(Saved entries)

◇ ◇ ◇

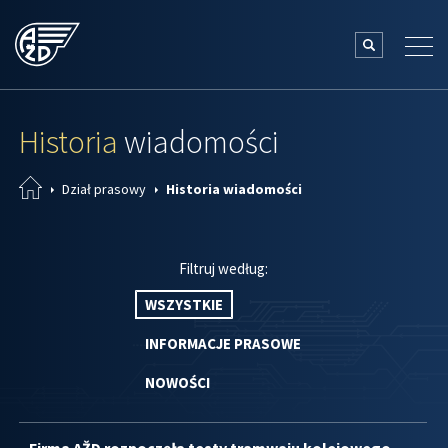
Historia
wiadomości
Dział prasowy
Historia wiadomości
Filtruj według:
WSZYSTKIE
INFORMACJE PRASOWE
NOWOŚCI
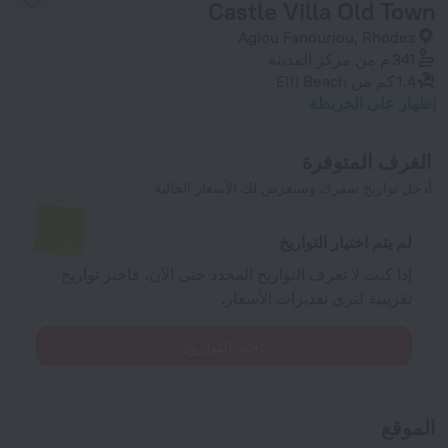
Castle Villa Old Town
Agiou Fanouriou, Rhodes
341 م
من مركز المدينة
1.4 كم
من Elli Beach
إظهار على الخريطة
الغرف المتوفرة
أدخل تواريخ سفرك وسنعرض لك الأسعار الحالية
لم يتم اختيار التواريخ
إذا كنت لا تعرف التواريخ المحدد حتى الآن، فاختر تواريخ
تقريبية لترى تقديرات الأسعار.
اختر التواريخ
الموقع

◇ ◇ ◇

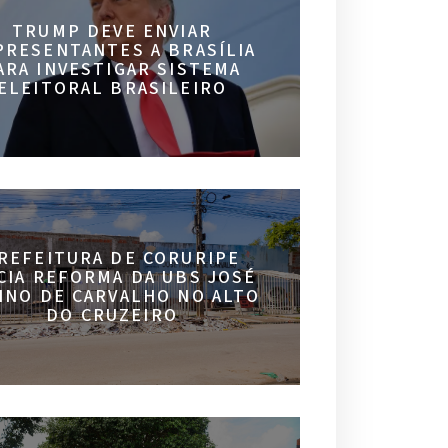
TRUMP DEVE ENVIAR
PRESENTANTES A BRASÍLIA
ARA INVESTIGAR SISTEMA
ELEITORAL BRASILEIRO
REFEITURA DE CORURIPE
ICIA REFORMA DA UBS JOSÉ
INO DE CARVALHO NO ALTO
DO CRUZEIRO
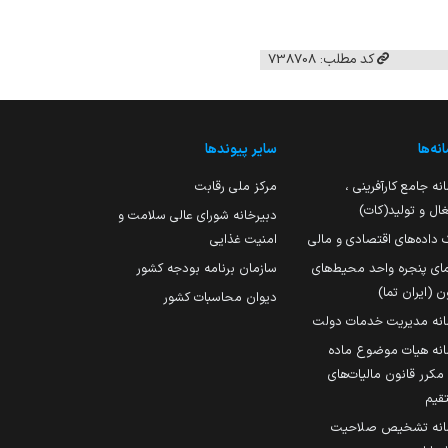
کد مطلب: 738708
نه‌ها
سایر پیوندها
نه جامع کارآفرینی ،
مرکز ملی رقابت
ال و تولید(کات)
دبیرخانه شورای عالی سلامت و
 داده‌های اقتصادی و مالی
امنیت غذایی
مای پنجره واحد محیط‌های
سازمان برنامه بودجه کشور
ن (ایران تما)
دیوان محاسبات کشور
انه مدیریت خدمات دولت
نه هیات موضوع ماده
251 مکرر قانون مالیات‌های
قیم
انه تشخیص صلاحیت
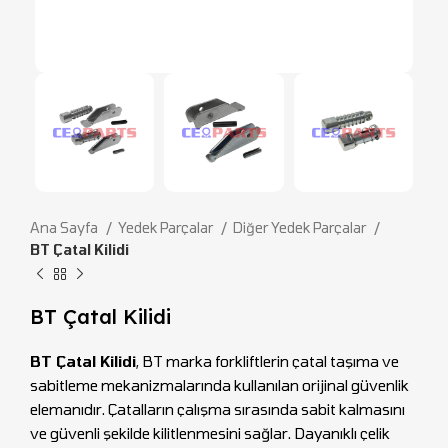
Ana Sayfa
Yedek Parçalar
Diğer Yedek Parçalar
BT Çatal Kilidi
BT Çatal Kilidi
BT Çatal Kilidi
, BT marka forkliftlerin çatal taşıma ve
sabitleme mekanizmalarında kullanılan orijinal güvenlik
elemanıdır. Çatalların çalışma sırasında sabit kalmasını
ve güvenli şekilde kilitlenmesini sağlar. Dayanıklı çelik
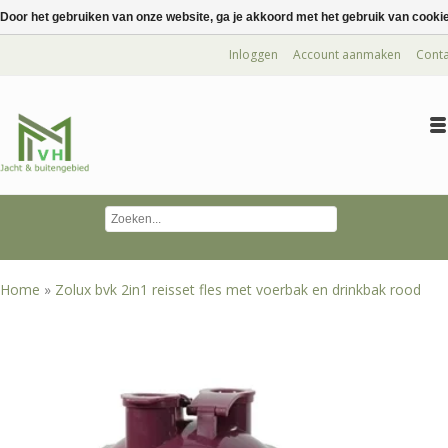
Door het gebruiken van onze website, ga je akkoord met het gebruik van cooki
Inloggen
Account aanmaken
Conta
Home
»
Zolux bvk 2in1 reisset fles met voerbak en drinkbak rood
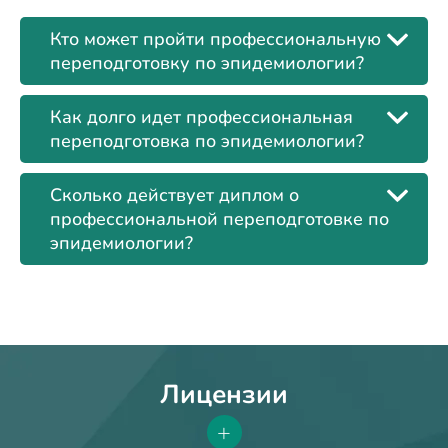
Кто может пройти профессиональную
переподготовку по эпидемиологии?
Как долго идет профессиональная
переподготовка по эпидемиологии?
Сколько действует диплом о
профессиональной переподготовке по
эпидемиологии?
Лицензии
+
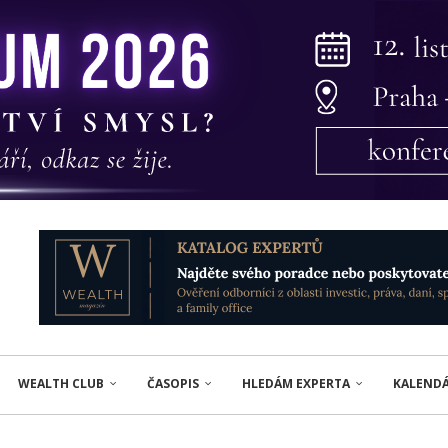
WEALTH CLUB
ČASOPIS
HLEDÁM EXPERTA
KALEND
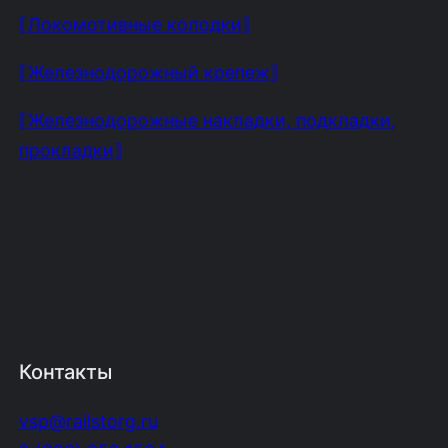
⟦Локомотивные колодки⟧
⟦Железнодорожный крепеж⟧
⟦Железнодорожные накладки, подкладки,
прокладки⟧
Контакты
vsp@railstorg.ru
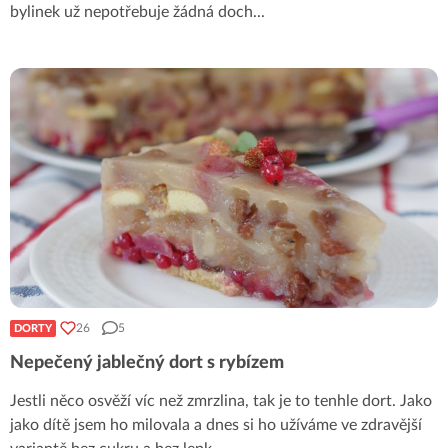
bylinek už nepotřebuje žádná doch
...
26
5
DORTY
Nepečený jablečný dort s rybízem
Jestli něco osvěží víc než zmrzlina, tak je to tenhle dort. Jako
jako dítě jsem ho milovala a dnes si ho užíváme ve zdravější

◇ ◇ ◇

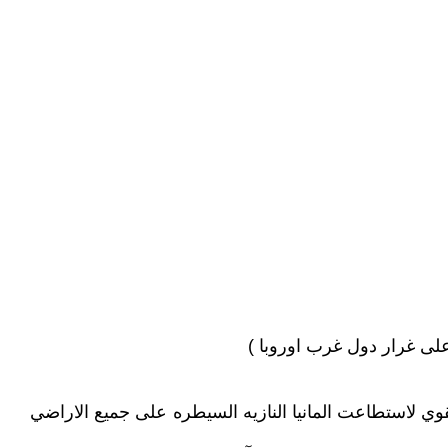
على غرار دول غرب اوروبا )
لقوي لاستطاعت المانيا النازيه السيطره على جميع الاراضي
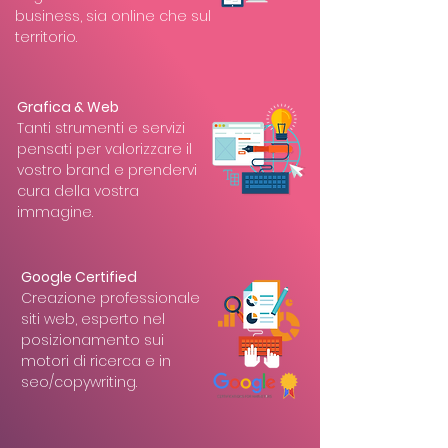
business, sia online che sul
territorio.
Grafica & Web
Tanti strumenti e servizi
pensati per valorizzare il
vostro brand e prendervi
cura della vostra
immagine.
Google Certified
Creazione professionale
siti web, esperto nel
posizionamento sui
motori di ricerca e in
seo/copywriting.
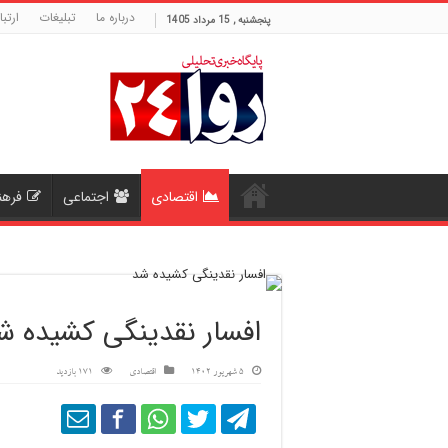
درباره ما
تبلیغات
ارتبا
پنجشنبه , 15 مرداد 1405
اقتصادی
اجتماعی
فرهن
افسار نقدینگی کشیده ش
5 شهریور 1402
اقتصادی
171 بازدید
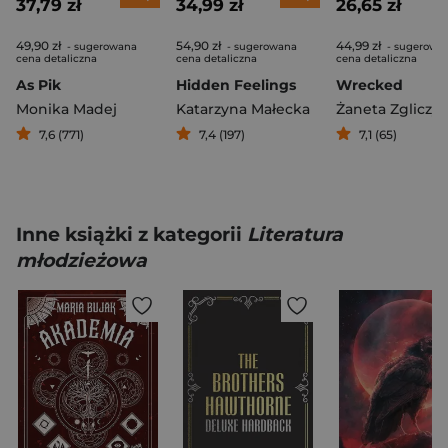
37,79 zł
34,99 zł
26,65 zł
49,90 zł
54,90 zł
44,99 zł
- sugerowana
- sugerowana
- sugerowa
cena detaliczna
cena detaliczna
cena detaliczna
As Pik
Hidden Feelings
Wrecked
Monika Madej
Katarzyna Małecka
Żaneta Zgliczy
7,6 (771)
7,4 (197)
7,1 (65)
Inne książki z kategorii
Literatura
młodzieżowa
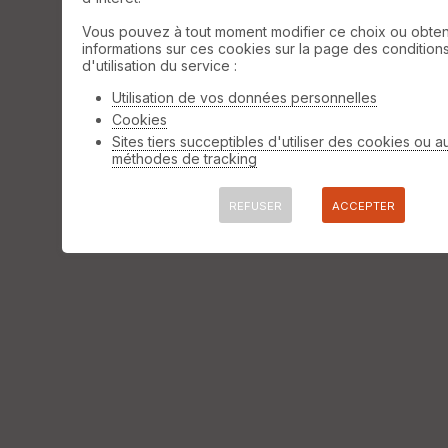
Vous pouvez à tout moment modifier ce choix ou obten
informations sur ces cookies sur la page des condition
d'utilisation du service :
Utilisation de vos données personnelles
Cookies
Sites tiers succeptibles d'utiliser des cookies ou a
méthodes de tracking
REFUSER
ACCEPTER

◇ ◇ ◇

EXERCISE PROMPT
If a line in the records contains the string "Parçalar", copy it out.

RESULT FOR THIS EXERCISE
Yedek Parçalar
Diğer Yedek Parçalar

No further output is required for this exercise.